The dichotomy between taut/non-taut foliations in dimension 3 gives a very rich theory:

Recall that a codimension one foliation F of a 3-manifold M is taut if for every leaf λ of F there is a circle transverse to F which intersects λ.

There is the following characterisation of taut foliations.

Theorem (Rummler, Sullivan). The following conditions are equivalent for transversely orientable codimension one foliations (M, F) of closed, orientable, smooth manifolds M:

1. F is taut;
2. there is a flow transverse to F which preserves some volume form on M;
3. there is a Riemannian metric on M for which the leaves of F are least area surfaces.

One question of this workshop will be to deal with the question if this dichotomy can be extended to higher dimensions by considering symplectic foliations. We say that a symplectic foliation is strong if the leafwise symplectic form arises from a global closed 2-form; otherwise we say that the symplectic foliations is weak. Certain symplectic techniques only extend (naively) to the first setting: Donaldson techniques and cohomological energy estimates for pseudoholomorphic curves do require closeness.

The following is a tentative list of potentially interesting topics for the workshop:

• Existence of (strong) symplectic foliations. One of the main problems of the theory is the lack of examples. The aim would be to try to find new constructions and study whether an h-principle can possibly hold in the weak symplectic case.

• Obstructions to existence. In the opposite direction, there are no known obstructions to the existence of strong symplectic foliations (apart from the obvious formal ones). Does a Novikov type theorem hold in this setting? What are some reasonable hypothesis for such a statement?
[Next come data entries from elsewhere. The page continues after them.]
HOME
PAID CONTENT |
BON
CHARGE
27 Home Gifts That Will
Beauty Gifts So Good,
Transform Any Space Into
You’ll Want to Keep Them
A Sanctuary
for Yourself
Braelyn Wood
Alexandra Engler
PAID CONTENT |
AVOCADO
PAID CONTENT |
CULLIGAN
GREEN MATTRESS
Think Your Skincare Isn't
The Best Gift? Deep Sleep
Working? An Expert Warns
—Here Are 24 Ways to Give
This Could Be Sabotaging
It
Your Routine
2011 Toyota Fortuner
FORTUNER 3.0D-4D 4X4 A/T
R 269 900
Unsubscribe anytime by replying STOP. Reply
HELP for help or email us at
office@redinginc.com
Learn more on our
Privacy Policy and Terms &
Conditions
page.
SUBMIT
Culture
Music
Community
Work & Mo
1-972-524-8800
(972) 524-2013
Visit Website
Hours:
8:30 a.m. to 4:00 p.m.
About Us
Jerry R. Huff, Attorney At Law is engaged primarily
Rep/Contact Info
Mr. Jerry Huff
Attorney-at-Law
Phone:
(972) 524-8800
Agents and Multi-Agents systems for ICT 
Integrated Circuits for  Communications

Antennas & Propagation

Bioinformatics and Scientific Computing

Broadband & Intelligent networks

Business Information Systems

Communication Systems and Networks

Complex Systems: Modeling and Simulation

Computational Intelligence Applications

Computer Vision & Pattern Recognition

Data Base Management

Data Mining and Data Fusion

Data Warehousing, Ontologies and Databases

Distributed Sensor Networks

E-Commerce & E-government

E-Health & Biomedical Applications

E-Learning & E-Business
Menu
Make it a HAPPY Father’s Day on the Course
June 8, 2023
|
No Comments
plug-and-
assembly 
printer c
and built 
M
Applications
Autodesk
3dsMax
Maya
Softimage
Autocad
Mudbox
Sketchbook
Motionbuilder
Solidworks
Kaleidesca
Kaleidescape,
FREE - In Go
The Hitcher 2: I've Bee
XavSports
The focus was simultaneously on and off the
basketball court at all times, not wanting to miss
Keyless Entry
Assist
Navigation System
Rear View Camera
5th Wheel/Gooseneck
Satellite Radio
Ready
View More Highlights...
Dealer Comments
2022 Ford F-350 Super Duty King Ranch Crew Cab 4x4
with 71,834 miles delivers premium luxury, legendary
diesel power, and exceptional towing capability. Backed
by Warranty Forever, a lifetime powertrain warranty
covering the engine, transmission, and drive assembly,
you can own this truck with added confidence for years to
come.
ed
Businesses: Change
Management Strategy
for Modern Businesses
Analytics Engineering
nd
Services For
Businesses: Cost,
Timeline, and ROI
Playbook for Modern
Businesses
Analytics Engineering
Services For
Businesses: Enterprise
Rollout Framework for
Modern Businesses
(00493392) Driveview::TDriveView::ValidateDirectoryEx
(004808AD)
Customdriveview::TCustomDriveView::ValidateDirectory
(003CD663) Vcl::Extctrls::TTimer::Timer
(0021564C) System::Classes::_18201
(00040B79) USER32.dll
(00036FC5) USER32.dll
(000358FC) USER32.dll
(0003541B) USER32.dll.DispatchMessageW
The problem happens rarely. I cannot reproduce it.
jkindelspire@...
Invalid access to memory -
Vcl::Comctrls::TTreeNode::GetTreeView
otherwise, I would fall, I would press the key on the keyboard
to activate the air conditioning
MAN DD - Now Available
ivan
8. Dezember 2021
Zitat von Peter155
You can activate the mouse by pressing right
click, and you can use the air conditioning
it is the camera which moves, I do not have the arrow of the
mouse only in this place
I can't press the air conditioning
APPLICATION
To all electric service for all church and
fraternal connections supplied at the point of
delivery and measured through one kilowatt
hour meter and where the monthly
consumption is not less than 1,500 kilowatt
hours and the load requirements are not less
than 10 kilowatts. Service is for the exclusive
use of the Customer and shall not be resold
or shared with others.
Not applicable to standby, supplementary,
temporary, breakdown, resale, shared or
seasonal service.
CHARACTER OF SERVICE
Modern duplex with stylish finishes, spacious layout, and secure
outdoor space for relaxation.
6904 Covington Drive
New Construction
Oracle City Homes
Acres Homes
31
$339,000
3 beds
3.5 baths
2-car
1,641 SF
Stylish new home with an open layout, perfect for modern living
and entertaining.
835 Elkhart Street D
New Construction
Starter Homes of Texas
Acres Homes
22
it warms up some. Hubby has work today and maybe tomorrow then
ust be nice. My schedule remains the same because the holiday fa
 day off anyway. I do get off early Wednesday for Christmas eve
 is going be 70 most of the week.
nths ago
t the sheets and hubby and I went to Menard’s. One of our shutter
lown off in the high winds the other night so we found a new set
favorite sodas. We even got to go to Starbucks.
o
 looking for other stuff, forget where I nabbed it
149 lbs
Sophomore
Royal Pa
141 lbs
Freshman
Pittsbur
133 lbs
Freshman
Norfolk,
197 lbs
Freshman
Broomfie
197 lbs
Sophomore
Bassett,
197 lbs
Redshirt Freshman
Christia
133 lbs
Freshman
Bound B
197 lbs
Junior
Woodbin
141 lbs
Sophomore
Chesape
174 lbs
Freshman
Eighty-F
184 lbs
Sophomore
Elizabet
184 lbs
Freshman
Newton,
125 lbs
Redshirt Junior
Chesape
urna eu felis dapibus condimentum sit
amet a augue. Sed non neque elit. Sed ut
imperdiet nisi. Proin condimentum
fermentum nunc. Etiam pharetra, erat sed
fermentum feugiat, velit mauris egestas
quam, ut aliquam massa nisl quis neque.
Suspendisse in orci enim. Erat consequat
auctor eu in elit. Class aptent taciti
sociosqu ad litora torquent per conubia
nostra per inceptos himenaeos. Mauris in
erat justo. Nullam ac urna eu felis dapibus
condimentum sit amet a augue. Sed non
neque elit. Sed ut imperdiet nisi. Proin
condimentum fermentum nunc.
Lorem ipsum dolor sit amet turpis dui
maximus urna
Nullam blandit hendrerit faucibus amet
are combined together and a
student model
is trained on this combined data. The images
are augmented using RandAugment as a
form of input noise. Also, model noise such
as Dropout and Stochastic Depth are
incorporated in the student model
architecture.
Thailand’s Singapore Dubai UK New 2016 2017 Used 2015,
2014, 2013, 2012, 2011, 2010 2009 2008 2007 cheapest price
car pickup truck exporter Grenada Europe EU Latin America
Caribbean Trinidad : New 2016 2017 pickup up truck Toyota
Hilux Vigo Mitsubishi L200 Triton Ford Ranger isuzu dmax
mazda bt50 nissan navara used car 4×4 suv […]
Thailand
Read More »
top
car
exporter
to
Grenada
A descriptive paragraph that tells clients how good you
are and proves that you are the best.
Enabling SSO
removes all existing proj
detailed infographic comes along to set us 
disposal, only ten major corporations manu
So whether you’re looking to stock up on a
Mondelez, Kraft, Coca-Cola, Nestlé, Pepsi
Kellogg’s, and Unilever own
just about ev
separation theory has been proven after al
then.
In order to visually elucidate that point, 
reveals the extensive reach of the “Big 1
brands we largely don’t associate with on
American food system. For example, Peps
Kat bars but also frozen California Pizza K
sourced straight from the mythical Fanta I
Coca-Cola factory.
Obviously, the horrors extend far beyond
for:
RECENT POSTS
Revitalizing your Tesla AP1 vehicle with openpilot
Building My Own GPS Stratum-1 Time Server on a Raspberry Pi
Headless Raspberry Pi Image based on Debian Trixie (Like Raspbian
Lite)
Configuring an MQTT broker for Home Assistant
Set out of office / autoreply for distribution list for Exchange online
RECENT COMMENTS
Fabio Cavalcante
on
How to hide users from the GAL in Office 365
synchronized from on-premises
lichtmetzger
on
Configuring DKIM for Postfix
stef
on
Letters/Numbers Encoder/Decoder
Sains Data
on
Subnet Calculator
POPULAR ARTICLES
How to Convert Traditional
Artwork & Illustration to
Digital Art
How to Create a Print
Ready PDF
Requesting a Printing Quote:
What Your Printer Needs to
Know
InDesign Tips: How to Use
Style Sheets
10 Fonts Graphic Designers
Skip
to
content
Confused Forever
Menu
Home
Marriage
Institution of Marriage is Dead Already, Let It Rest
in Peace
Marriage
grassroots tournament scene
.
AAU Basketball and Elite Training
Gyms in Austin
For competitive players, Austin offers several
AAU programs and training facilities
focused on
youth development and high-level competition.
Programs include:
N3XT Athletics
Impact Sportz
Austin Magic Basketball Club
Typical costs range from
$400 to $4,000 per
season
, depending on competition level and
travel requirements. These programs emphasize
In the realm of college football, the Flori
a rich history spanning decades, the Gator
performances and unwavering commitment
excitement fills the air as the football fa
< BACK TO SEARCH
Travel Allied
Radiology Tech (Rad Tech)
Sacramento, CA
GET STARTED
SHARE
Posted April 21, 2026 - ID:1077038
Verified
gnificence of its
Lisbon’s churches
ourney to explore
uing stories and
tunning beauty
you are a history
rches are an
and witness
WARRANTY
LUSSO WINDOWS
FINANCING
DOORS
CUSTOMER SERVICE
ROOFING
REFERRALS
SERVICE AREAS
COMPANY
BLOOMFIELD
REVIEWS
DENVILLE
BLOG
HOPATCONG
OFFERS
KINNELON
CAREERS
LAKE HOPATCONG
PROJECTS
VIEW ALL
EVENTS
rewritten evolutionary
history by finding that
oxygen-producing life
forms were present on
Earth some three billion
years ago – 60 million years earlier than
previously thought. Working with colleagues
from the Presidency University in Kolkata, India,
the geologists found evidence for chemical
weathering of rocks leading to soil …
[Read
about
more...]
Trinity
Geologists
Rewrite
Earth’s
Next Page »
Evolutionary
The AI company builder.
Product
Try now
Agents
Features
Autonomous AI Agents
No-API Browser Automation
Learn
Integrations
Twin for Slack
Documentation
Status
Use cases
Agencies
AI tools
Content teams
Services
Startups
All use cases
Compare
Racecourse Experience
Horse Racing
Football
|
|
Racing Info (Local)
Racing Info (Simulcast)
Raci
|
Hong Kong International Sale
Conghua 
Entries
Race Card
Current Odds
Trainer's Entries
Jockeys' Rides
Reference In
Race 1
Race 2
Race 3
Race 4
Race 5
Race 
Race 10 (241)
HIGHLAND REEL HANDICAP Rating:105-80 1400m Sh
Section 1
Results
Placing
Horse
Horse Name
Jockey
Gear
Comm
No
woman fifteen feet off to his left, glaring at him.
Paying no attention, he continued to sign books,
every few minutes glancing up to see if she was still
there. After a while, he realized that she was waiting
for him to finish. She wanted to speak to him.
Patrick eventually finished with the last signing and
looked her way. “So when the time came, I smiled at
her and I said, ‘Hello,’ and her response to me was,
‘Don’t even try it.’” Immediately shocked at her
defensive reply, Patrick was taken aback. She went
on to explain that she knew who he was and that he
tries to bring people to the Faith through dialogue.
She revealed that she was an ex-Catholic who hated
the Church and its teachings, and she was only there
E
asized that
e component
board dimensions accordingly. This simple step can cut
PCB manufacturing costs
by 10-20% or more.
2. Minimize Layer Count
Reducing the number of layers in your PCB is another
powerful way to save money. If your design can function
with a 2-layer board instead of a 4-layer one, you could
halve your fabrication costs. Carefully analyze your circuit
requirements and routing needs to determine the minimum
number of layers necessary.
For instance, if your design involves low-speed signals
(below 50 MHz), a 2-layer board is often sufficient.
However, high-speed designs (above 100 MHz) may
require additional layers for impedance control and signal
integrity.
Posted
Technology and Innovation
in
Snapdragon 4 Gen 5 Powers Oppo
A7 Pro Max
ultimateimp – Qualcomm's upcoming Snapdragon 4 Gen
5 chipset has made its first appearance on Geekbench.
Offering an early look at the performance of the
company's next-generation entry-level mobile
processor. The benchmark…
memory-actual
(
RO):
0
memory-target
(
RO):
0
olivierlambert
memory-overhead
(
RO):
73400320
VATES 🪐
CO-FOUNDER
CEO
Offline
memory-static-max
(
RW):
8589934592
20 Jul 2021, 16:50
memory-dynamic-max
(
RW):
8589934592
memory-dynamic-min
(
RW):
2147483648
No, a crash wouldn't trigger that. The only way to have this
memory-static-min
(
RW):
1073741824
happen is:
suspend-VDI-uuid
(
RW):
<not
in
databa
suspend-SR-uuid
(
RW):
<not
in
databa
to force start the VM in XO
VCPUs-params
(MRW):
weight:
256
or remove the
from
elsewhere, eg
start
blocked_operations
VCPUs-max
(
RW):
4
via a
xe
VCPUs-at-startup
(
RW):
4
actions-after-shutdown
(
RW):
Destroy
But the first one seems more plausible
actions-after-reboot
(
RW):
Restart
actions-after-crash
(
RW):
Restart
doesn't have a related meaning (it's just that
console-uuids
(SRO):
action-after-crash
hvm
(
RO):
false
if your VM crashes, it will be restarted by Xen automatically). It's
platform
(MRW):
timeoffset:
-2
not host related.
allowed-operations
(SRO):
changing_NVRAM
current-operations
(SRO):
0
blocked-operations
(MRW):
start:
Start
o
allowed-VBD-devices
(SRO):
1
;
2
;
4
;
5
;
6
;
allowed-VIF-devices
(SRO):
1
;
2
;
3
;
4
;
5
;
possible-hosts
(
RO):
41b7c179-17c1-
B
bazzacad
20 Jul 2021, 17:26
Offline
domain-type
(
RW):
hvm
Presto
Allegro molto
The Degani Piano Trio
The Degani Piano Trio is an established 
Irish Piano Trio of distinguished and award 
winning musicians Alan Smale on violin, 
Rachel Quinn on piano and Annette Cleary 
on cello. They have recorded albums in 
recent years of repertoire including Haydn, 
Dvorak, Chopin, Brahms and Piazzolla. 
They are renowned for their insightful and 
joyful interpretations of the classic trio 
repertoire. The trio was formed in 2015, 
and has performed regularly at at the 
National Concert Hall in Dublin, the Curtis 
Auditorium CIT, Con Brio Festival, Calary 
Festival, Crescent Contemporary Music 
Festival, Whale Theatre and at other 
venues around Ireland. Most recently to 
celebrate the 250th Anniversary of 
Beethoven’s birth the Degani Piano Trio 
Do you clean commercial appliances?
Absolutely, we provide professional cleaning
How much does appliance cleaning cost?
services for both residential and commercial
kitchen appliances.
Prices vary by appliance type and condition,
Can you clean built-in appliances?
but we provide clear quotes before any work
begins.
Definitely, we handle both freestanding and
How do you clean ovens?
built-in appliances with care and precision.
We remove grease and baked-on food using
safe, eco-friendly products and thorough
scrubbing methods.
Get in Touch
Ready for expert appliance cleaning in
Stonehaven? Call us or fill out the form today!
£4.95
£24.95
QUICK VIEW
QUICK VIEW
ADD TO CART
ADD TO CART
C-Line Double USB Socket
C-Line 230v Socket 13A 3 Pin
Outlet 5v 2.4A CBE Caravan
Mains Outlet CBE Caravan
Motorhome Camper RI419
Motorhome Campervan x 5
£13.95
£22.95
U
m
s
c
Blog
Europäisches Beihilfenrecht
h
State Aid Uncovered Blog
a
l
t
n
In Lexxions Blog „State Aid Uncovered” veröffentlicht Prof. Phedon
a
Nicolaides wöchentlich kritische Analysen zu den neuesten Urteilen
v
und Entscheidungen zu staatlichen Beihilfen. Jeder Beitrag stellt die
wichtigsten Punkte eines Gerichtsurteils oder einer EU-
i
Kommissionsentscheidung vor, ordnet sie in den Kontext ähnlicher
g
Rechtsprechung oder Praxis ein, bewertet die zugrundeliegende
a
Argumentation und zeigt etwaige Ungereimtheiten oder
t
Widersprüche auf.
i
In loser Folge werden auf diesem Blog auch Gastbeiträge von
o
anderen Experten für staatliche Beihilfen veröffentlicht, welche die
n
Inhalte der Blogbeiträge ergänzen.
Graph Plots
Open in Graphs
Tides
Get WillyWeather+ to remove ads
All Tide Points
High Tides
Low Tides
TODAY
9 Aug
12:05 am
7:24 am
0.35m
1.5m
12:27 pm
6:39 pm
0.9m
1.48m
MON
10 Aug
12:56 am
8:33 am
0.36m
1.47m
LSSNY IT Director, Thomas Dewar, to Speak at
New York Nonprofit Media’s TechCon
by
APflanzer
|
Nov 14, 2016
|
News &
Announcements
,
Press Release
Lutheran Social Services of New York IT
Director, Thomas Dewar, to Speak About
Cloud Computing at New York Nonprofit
• The confoliation programme. The formal data underlying a symplectic foliation and a contact structure is the same. Is it possible to reproduce Eliashberg and Thurston’s confoliation result in higher dimensions? Is it perhaps simpler to carry it out if one assumes strongness?

• Pseudoholomorphic curve theory. In the strong case, under reasonable assumptions, moduli spaces of pseudoholomorphic curves should be compact manifolds endowed with singular foliations where the leaves correspond to the leafwise moduli spaces. What structure results for strong symplectic foliations can be obtained this way? What about classification results for fillings of contact foliations?

• Foliated Hamiltonian dynamics. What is the analogue of the Arnold conjecture in the strong symplectic case? Is there a meaningful foliated Lagrangian Floer theory? What about SFT?

• Transverse Hamiltonian dynamics. Strong symplectic foliations are not stable Hamiltonian usually, but there is a well defined notion of Reeb vector field. What can be said about its dynamics?